Source data:
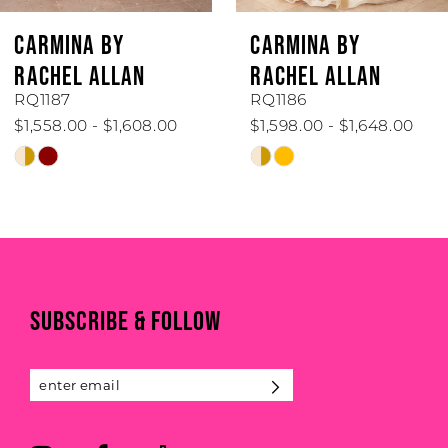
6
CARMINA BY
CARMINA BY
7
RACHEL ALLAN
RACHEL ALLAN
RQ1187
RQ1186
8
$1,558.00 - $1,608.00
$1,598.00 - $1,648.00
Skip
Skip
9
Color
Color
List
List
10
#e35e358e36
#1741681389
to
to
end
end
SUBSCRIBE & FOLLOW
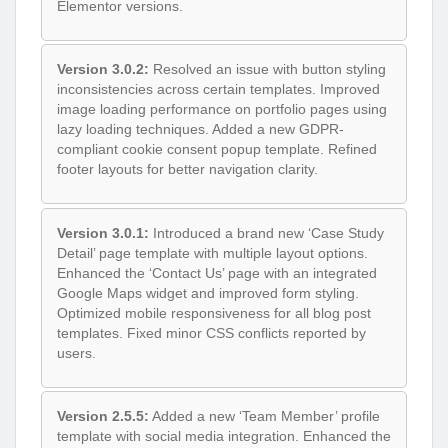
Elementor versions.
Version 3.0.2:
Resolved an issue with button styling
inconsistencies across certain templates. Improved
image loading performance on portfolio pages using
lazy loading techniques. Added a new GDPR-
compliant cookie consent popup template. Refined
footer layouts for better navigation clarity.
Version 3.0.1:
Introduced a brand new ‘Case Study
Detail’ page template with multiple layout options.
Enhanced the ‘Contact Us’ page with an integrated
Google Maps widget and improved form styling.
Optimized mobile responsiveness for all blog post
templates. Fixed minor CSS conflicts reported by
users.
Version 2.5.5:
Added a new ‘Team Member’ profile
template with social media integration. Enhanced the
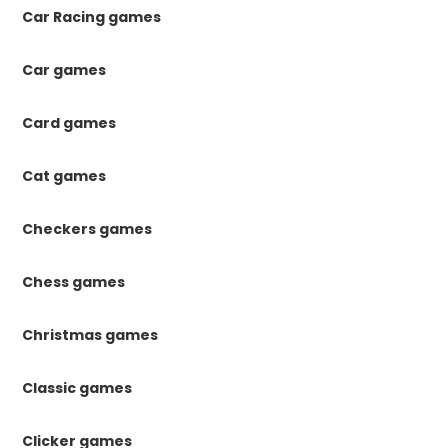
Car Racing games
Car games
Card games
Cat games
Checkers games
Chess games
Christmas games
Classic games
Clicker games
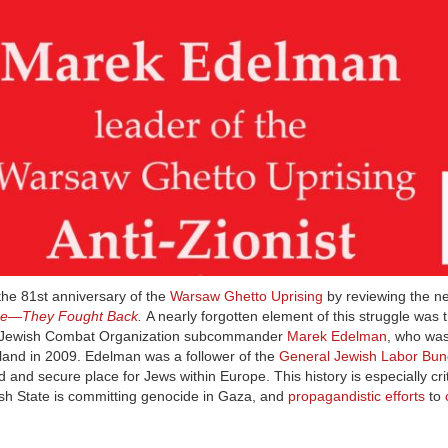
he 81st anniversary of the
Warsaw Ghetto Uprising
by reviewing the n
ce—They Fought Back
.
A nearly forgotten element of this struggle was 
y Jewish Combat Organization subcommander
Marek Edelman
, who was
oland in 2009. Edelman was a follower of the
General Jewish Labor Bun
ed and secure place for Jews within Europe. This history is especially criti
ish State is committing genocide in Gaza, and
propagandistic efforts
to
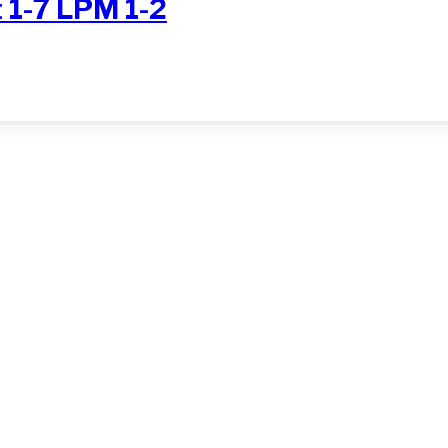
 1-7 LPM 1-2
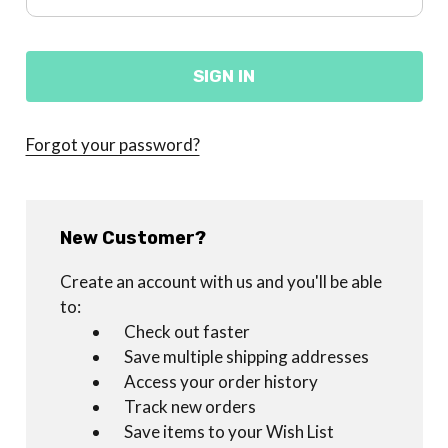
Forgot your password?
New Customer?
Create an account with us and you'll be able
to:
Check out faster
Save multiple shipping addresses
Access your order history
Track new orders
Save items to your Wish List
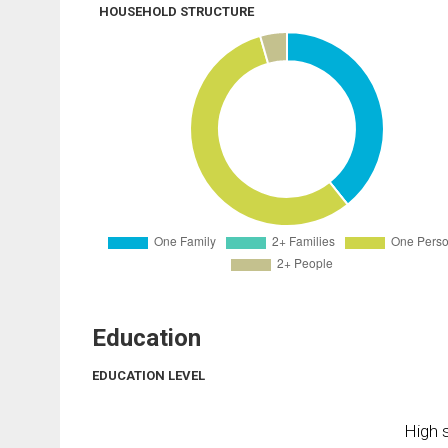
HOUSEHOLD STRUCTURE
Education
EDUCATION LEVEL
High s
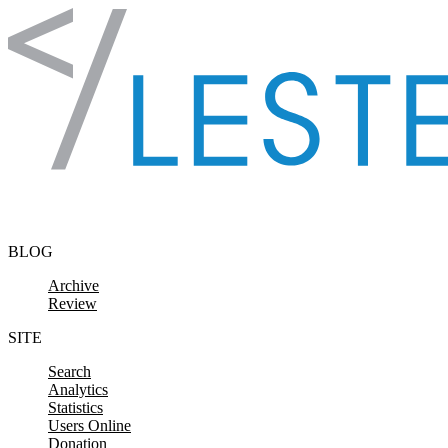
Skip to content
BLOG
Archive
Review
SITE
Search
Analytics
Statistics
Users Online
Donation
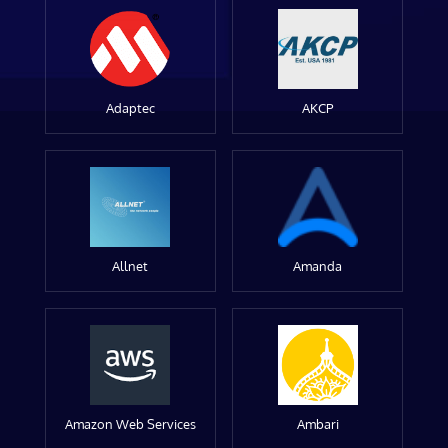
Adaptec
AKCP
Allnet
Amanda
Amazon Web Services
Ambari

What is expected:
The result should be an exact repetition of all the records. Drop the pictures.

Response for this exercise:
6
CARMINA BY
CARMINA BY
7
RACHEL ALLAN
RACHEL ALLAN
RQ1187
RQ1186
8
$1,558.00 - $1,608.00
$1,598.00 - $1,648.00
Skip
Skip
9
Color
Color
List
List
10
#e35e358e36
#1741681389
to
to
end
end
SUBSCRIBE & FOLLOW
Elementor versions.
Version 3.0.2:
Resolved an issue with button styling
inconsistencies across certain templates. Improved
image loading performance on portfolio pages using
lazy loading techniques. Added a new GDPR-
compliant cookie consent popup template. Refined
footer layouts for better navigation clarity.
Version 3.0.1:
Introduced a brand new ‘Case Study
Detail’ page template with multiple layout options.
Enhanced the ‘Contact Us’ page with an integrated
Google Maps widget and improved form styling.
Optimized mobile responsiveness for all blog post
templates. Fixed minor CSS conflicts reported by
users.
Version 2.5.5:
Added a new ‘Team Member’ profile
template with social media integration. Enhanced the
Car Racing games
Car games
Card games
Cat games
Checkers games
Chess games
Christmas games
Classic games
Clicker games
he 81st anniversary of the
Warsaw Ghetto Uprising
by reviewing the n
ce—They Fought Back
.
A nearly forgotten element of this struggle was 
y Jewish Combat Organization subcommander
Marek Edelman
, who was
oland in 2009. Edelman was a follower of the
General Jewish Labor Bun
ed and secure place for Jews within Europe. This history is especially criti
ish State is committing genocide in Gaza, and
propagandistic efforts
to
 1-7 LPM 1-2
Forgot your password?
New Customer?
Create an account with us and you'll be able
to:
Check out faster
Save multiple shipping addresses
Access your order history
Track new orders
Save items to your Wish List
HOUSEHOLD STRUCTURE
Education
EDUCATION LEVEL
High s
Skip to content
BLOG
Archive
Review
SITE
Search
Analytics
Statistics
Users Online
Donation
Adaptec
AKCP
Allnet
Amanda
Amazon Web Services
Ambari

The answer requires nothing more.